Si le racisme est une construction sociale, cela signifie qu’il émerge dans un société donnée et répond à la logique dominante de cette société. Cela signifie d’une part qu’on ne changera pas cette société sans combattre la politique de la race et le racisme. Et on ne combattra pas le racisme sans comprendre que les races existent. Non pas biologiquement mais socialement. Parce qu’elles ont été construites, les races existent : on ne vit pas exactement les mêmes réalités en France quand on est Noir, arabe, musulman ou Rrom, et lorsqu’on est blanc. Dans ce combat il ne peut donc s’agir de lutter « pour » les musulmans, pour les Rroms ou pour les sans-papiers : ils et elles sont les acteurs et actrices stratégiquement centraux de cette lutte. Mais cela signifie aussi que cette lutte ne peut aboutir sans connexion avec la lutte globale contre la logique sociale qui construit le racisme, c’est-à-dire sans l’unité des exploités et des opprimés dans la lutte antiraciste et dans les autres luttes au-delà des races telles qu’elles ont été construites.
Enfin si c’est une construction politique cela signifie d’abord que le refus de l’altérité construite par les politiques dominantes, le refus de la politique de la race, implique la construction d’une autre (sic) altérité : celle qui oppose les politiques capitalistes et racistes aux politiques de l’émancipation. La fin du racisme ne se fera pas par hasard. Elle exige une volonté et une politique.
Denis Godard
Notes
1 Eric Fassin, Carine Fouteau, Serge Guichard et Aurélie Windels, « Roms & Riverains, Une politique municipale de la race », la Fabrique éditions, Paris, 2014.

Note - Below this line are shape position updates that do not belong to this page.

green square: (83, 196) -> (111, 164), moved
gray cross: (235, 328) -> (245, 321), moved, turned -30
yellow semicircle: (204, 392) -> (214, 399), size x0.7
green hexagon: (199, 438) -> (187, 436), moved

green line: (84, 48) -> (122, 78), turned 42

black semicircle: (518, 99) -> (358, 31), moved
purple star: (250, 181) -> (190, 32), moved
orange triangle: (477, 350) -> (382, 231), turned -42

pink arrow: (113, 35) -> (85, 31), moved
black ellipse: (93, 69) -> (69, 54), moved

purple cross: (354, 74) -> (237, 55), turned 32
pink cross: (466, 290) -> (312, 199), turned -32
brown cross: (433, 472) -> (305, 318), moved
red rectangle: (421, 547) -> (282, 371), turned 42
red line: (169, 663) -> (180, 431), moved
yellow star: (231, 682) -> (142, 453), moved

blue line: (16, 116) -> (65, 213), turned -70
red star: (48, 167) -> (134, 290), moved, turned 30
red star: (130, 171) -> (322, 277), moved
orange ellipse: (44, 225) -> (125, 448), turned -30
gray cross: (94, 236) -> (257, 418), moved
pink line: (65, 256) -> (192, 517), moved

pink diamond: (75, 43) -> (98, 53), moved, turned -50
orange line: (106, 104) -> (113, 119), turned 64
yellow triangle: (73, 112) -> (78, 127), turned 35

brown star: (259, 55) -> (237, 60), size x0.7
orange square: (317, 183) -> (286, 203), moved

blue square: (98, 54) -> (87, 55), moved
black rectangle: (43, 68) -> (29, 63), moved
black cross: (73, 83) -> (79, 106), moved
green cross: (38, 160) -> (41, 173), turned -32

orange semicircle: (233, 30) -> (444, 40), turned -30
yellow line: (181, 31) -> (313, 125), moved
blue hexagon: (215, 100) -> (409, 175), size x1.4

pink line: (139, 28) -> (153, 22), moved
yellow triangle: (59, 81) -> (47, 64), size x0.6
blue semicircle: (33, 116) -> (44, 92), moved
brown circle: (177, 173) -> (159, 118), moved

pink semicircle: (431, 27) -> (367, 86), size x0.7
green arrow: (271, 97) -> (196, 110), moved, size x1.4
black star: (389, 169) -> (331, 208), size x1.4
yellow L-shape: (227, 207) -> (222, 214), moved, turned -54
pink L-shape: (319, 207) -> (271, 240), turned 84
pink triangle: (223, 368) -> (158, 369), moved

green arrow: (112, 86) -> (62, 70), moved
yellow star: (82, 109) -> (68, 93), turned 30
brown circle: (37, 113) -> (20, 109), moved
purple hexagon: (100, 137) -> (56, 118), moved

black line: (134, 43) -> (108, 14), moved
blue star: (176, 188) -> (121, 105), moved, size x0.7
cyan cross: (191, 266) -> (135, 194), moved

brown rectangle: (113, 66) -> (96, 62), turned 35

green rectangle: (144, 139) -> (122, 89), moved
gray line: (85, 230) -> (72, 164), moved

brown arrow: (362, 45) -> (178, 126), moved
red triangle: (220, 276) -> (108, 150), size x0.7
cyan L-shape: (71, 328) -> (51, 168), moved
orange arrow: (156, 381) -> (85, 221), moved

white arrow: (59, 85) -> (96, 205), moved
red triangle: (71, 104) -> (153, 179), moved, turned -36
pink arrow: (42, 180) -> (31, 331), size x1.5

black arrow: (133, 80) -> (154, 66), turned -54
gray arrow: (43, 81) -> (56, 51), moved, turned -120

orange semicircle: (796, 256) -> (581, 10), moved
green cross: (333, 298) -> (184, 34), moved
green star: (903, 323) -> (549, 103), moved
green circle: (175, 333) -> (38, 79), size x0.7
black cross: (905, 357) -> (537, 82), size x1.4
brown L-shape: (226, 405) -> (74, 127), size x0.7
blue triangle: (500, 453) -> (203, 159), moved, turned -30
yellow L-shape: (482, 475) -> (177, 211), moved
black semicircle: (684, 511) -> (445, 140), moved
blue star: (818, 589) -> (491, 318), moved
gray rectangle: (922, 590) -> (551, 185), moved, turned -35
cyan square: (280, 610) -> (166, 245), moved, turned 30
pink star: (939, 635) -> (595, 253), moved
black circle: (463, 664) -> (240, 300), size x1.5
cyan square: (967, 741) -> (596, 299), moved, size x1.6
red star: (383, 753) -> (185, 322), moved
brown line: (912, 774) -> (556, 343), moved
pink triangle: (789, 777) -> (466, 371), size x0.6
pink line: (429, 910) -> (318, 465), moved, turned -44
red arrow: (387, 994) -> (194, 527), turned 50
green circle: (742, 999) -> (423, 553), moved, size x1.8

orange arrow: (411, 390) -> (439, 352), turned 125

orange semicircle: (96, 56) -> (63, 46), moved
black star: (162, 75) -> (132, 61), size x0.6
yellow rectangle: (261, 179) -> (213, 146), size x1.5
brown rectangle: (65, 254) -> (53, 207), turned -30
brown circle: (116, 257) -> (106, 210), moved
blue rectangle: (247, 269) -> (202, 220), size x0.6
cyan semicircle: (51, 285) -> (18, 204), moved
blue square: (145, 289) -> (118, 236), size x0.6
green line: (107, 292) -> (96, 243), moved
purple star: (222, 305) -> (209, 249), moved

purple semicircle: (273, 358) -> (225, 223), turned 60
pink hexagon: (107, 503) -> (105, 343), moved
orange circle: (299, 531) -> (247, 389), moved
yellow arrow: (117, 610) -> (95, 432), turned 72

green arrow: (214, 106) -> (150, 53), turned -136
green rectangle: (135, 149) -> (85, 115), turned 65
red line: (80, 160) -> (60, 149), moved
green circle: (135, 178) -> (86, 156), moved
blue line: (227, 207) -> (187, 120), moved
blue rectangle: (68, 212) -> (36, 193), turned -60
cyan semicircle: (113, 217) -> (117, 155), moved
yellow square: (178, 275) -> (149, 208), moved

3 Abdellali Hajjat et Marwan Mohammed, « Islamophobie – Comment les élites françaises fabriquent le “problème musulman” », La Découverte, Paris, 2013.
4 Claire Adida, David Laitin et Marie-Anne Vlafort, « Les Français musulmans sont-ils discriminés dans leur propre pays ? Une étude expérimentale sur le marché du travail », French American Foundation Report, 2010.
5 Vincent Geisser, « La Nouvelle islamophobie », La Découverte, Paris, 2003.
6 Denis Godard, « 1983-2013 – Le spectre de la marche pour l’égalité et contre le racisme nous hante encore », revue l’Anticapitaliste n° 50, janvier 2014.
7 Cf. Gérard Noiriel, « Le Creuset français – Histoire de l’immigration XIXe-XXe siècle », Seuil, Points Histoire, 1988.
6 Edwy Plenel, « Pour les musulmans », La Découverte, Paris, 2014.